*** Opening of EXTRACTED ENTRIES ***

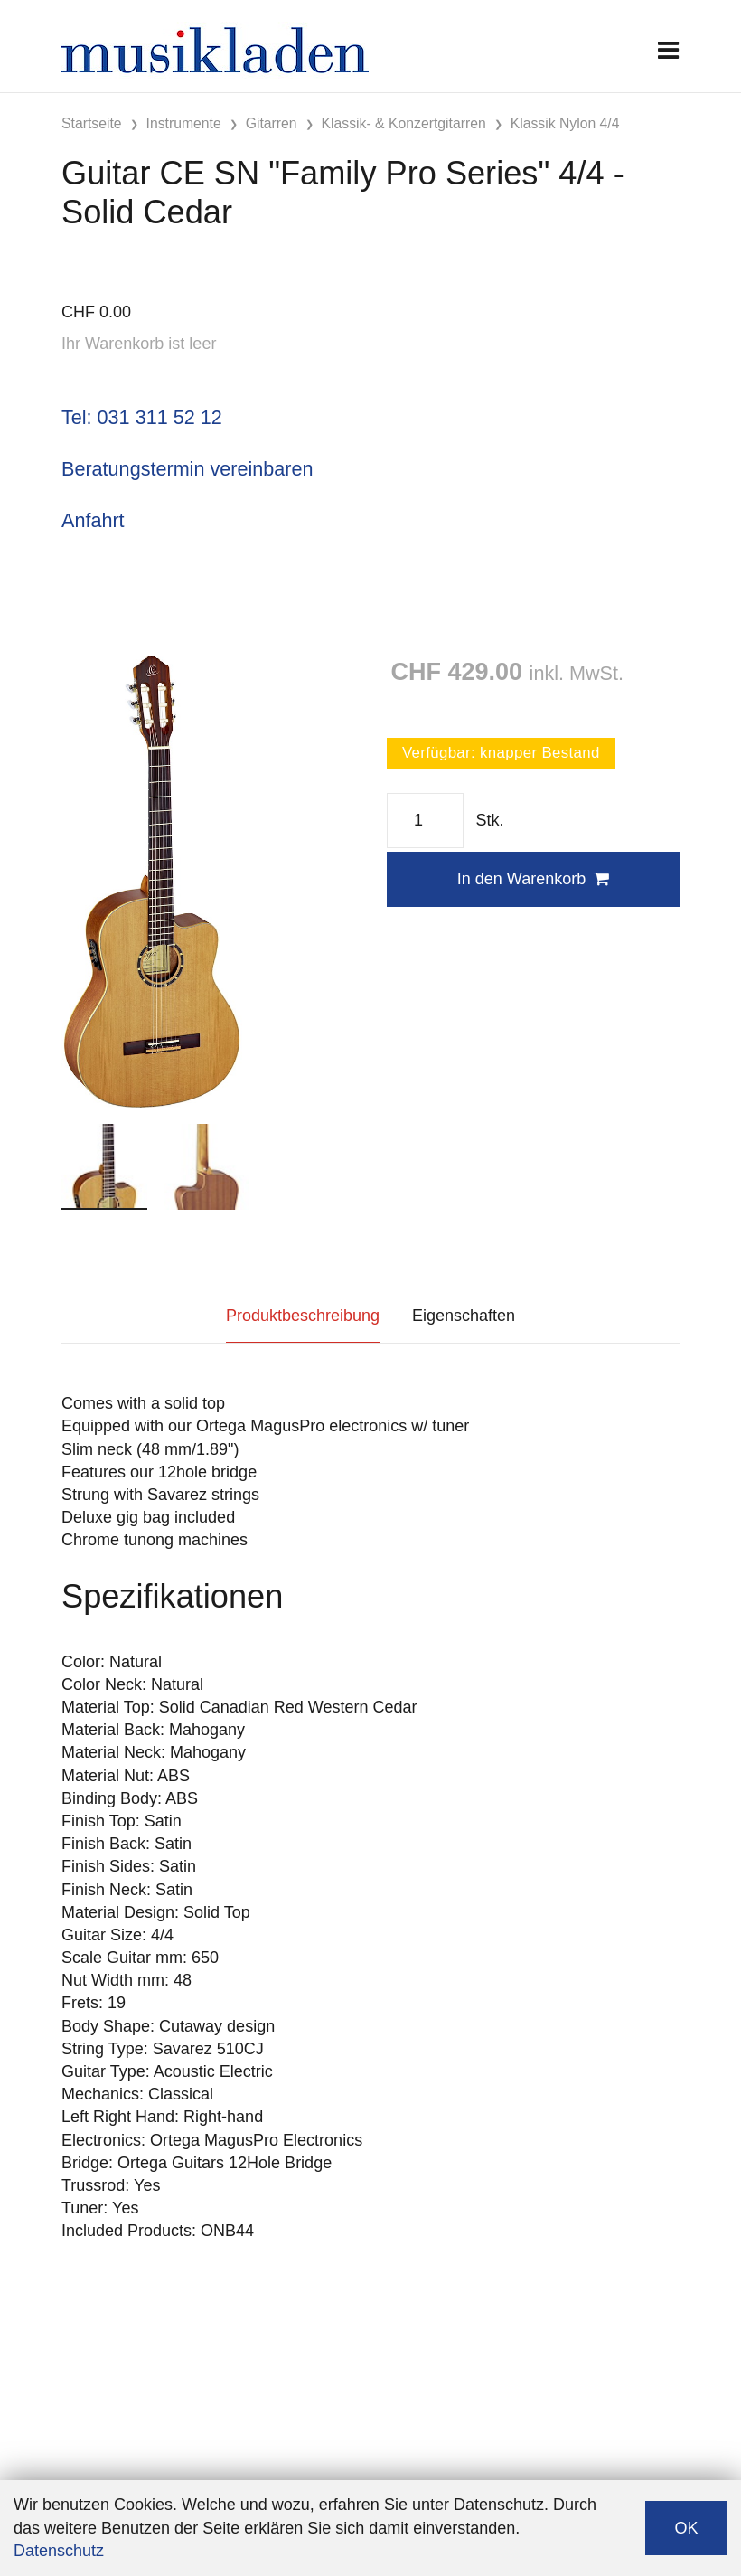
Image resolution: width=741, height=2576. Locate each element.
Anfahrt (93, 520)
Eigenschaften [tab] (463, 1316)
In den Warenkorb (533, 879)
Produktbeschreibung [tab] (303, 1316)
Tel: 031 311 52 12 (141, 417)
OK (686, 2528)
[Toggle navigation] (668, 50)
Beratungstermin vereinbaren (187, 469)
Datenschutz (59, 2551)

*** Close of EXTRACTED ENTRIES ***

#### EXERCISE OBJECTIVE:
Your task is to restate, word for word, the line with "In den Warenkorb (533, 879)" and all lines after it, ending with the last line of the data.

#### ANSWER SECTION:
In den Warenkorb (533, 879)
Produktbeschreibung [tab] (303, 1316)
Tel: 031 311 52 12 (141, 417)
OK (686, 2528)
[Toggle navigation] (668, 50)
Beratungstermin vereinbaren (187, 469)
Datenschutz (59, 2551)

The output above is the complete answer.